James Edmund Harting - Falconry

Falconry

It was late in the 1870s that Harting, already an accomplished falconer, found his opportunity for starting a New Hawking Club with the objective of giving Londoners the opportunity to closely observe the practice of falconry. Salisbury Plain was of sufficient distance as to make it difficult for busy Londoner to afford the time to travel the distance necessary to observe the spring hawking of rooks and magpies. He had been a member of the well conducted but rather exclusive Old Hawking Club and felt that his New Hawking Club would attract new devotees and sponsors.

He was able to purchase several fine peregrine falcons and gyrfalcons from John Barr who had been in the service of Captain Sandys Dugmore as a professional falconer while attempting to establish a hawking club at Alexandra Park from 1874-1877. He secured Barr’s services as a professional falconer and also obtained permission from Lord Rosebery to use Epsom Downs for their hawking grounds. He built his mews near the Grandstand of the racecourse and had a fine season in the fall of 1878—but the winter proved difficult and all the birds succumbed to the croaks, ending this venture.

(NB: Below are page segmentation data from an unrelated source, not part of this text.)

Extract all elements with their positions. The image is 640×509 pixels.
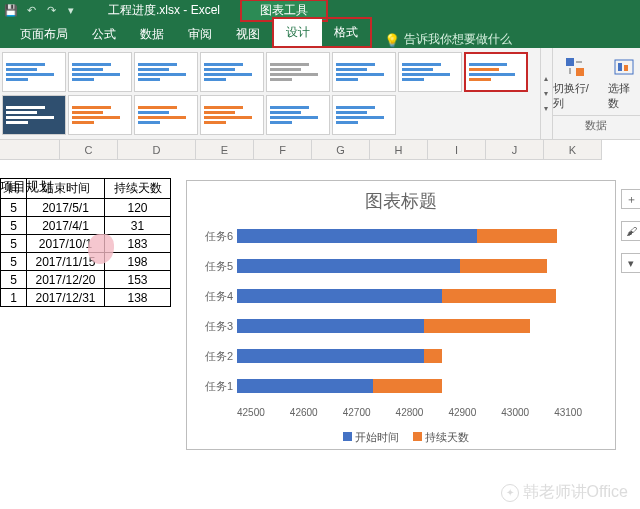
- chart-style-thumb[interactable]: [200, 95, 264, 135]
- col-header[interactable]: J: [486, 140, 544, 160]
- svg-rect-1: [576, 68, 584, 76]
- chart-category-label: 任务2: [187, 349, 233, 364]
- chart-x-axis: 42500426004270042800429004300043100: [237, 407, 582, 418]
- chart-bar-segment-duration[interactable]: [373, 379, 442, 393]
- col-header[interactable]: G: [312, 140, 370, 160]
- chart-bar-segment-duration[interactable]: [424, 349, 442, 363]
- redo-icon[interactable]: ↷: [44, 3, 58, 17]
- lightbulb-icon: 💡: [384, 33, 400, 48]
- plan-title-cell[interactable]: 项目规划: [0, 178, 72, 196]
- chart-bar-segment-start[interactable]: [237, 259, 460, 273]
- tab-review[interactable]: 审阅: [176, 21, 224, 48]
- svg-rect-3: [618, 63, 622, 71]
- chart-style-thumb-selected[interactable]: [464, 52, 528, 92]
- tab-design[interactable]: 设计: [274, 19, 322, 46]
- chart-bar-segment-duration[interactable]: [477, 229, 556, 243]
- col-header[interactable]: I: [428, 140, 486, 160]
- tell-me-field[interactable]: 告诉我你想要做什么: [404, 31, 512, 48]
- table-row: 52017/10/1183: [1, 235, 171, 253]
- switch-row-col-button[interactable]: 切换行/列: [553, 55, 598, 111]
- chart-style-thumb[interactable]: [2, 95, 66, 135]
- tab-data[interactable]: 数据: [128, 21, 176, 48]
- window-title: 工程进度.xlsx - Excel: [108, 2, 220, 19]
- chart-style-thumb[interactable]: [332, 52, 396, 92]
- col-header[interactable]: F: [254, 140, 312, 160]
- column-headers[interactable]: C D E F G H I J K: [0, 140, 640, 160]
- qat-more-icon[interactable]: ▾: [64, 3, 78, 17]
- col-header[interactable]: H: [370, 140, 428, 160]
- svg-rect-4: [624, 65, 628, 71]
- tab-view[interactable]: 视图: [224, 21, 272, 48]
- select-data-label: 选择数: [608, 81, 640, 111]
- chart-category-label: 任务4: [187, 289, 233, 304]
- embedded-chart[interactable]: 图表标题 42500426004270042800429004300043100…: [186, 180, 616, 450]
- chart-bar-segment-duration[interactable]: [424, 319, 529, 333]
- ribbon-group-label: 数据: [553, 115, 640, 133]
- chart-category-label: 任务3: [187, 319, 233, 334]
- chart-plot-area[interactable]: [237, 223, 582, 403]
- chart-style-thumb[interactable]: [266, 52, 330, 92]
- chart-side-buttons: ＋ 🖌 ▾: [621, 189, 640, 273]
- chart-styles-button[interactable]: 🖌: [621, 221, 640, 241]
- chart-style-thumb[interactable]: [332, 95, 396, 135]
- table-row: 52017/11/15198: [1, 253, 171, 271]
- svg-rect-0: [566, 58, 574, 66]
- quick-access-toolbar: 💾 ↶ ↷ ▾: [4, 3, 78, 17]
- chart-styles-gallery: [0, 48, 540, 139]
- contextual-tabs-highlight: 设计 格式: [272, 17, 372, 48]
- chart-bar-segment-start[interactable]: [237, 319, 424, 333]
- table-row: 52017/5/1120: [1, 199, 171, 217]
- chart-legend[interactable]: 开始时间 持续天数: [187, 430, 615, 445]
- chart-style-thumb[interactable]: [200, 52, 264, 92]
- legend-swatch-icon: [413, 432, 422, 441]
- chart-style-thumb[interactable]: [398, 52, 462, 92]
- chart-bar-segment-duration[interactable]: [460, 259, 548, 273]
- chart-category-label: 任务6: [187, 229, 233, 244]
- chart-style-thumb[interactable]: [68, 95, 132, 135]
- table-row: 52017/4/131: [1, 217, 171, 235]
- table-header-days[interactable]: 持续天数: [105, 179, 171, 199]
- gallery-more-handle[interactable]: ▴▾▾: [540, 48, 552, 139]
- legend-swatch-icon: [343, 432, 352, 441]
- ribbon-tabs: 页面布局 公式 数据 审阅 视图 设计 格式 💡 告诉我你想要做什么: [0, 20, 640, 48]
- chart-bar-segment-start[interactable]: [237, 289, 442, 303]
- switch-label: 切换行/列: [553, 81, 598, 111]
- chart-bar-segment-start[interactable]: [237, 379, 373, 393]
- chart-bar-segment-start[interactable]: [237, 349, 424, 363]
- col-header[interactable]: E: [196, 140, 254, 160]
- tab-page-layout[interactable]: 页面布局: [8, 21, 80, 48]
- chart-elements-button[interactable]: ＋: [621, 189, 640, 209]
- chart-style-thumb[interactable]: [266, 95, 330, 135]
- project-table[interactable]: 间 结束时间 持续天数 52017/5/1120 52017/4/131 520…: [0, 178, 171, 307]
- wechat-icon: ✦: [501, 484, 519, 502]
- col-header[interactable]: K: [544, 140, 602, 160]
- chart-style-thumb[interactable]: [2, 52, 66, 92]
- select-data-button[interactable]: 选择数: [608, 55, 640, 111]
- tab-formulas[interactable]: 公式: [80, 21, 128, 48]
- table-row: 12017/12/31138: [1, 289, 171, 307]
- col-header[interactable]: C: [60, 140, 118, 160]
- chart-filters-button[interactable]: ▾: [621, 253, 640, 273]
- col-header[interactable]: D: [118, 140, 196, 160]
- select-data-icon: [612, 55, 636, 79]
- chart-style-thumb[interactable]: [134, 52, 198, 92]
- chart-style-thumb[interactable]: [68, 52, 132, 92]
- tab-format[interactable]: 格式: [322, 19, 370, 46]
- chart-title[interactable]: 图表标题: [187, 189, 615, 213]
- undo-icon[interactable]: ↶: [24, 3, 38, 17]
- ribbon-body: ▴▾▾ 切换行/列 选择数 数据: [0, 48, 640, 140]
- chart-bar-segment-start[interactable]: [237, 229, 477, 243]
- table-row: 52017/12/20153: [1, 271, 171, 289]
- switch-icon: [563, 55, 587, 79]
- ribbon-group-data: 切换行/列 选择数 数据: [552, 48, 640, 139]
- chart-category-label: 任务5: [187, 259, 233, 274]
- save-icon[interactable]: 💾: [4, 3, 18, 17]
- chart-category-label: 任务1: [187, 379, 233, 394]
- chart-bar-segment-duration[interactable]: [442, 289, 556, 303]
- watermark: ✦ 韩老师讲Office: [501, 482, 629, 503]
- chart-style-thumb[interactable]: [134, 95, 198, 135]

Harting had over a half-century experience with numerous hawks and his acquaintance with falconers was unique. He was a close friend of Reverend Gage Earl Freeman who wrote for the field as "Peregrine" and Major C. Hawkins Fisher and was always a welcome guest at either residence. The compilation of the Bibliotheca Accipitraria involved a Herculean effort over many years and this alone would secure a place at the forefront of falconers even if it had not been supplemented by the vast quantity of useful information supplied beginners and experts through the columns of The Field. He was one of the few men who, like E.B. Michell, was seen in London with a hawk on his fist.